Filter the data for lines with the word "nicht" and copy those lines.
··· TASK DATA ···
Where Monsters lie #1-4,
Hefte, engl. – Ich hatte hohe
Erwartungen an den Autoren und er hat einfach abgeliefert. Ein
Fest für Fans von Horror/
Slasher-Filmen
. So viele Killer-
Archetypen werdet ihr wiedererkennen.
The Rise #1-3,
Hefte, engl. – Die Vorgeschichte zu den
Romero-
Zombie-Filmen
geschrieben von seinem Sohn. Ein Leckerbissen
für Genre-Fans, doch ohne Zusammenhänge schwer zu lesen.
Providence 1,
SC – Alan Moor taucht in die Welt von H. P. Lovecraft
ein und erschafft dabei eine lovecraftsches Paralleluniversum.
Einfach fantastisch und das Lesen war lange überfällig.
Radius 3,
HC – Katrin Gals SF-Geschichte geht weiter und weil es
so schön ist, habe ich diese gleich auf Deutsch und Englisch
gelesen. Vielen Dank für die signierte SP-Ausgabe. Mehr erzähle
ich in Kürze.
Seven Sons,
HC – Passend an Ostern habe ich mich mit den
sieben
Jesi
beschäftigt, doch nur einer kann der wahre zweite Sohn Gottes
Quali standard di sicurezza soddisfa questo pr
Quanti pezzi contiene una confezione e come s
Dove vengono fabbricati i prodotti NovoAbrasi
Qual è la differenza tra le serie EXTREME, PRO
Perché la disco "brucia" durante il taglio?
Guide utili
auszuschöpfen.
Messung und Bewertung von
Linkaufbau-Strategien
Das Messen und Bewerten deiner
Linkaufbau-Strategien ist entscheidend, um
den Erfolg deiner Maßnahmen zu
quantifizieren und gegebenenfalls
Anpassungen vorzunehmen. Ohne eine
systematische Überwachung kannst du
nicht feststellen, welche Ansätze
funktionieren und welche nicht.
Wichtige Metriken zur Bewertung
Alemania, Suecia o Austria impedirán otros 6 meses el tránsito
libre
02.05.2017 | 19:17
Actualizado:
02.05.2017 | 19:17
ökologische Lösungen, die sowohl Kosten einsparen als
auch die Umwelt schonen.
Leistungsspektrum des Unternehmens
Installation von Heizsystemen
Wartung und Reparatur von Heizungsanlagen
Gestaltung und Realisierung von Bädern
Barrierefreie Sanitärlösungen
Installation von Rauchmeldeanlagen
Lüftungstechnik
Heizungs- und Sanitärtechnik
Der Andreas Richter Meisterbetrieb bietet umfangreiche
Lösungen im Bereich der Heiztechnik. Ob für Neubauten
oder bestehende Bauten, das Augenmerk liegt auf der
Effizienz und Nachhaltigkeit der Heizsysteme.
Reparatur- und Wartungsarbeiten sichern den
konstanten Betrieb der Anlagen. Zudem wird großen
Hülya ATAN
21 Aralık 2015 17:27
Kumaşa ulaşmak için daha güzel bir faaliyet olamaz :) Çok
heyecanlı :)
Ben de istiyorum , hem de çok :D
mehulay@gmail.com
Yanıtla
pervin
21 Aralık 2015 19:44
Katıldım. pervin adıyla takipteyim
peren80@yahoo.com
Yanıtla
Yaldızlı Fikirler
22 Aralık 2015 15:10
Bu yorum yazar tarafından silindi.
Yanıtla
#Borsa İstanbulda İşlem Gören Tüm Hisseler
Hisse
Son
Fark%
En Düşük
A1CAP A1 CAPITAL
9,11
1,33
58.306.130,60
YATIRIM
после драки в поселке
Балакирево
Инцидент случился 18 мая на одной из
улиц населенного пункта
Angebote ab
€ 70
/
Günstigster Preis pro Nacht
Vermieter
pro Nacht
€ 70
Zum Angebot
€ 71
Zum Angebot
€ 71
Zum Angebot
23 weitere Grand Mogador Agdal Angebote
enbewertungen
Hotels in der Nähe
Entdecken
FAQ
···
RESPONSE TO THE EXERCISE:
nicht feststellen, welche Ansätze
funktionieren und welche nicht.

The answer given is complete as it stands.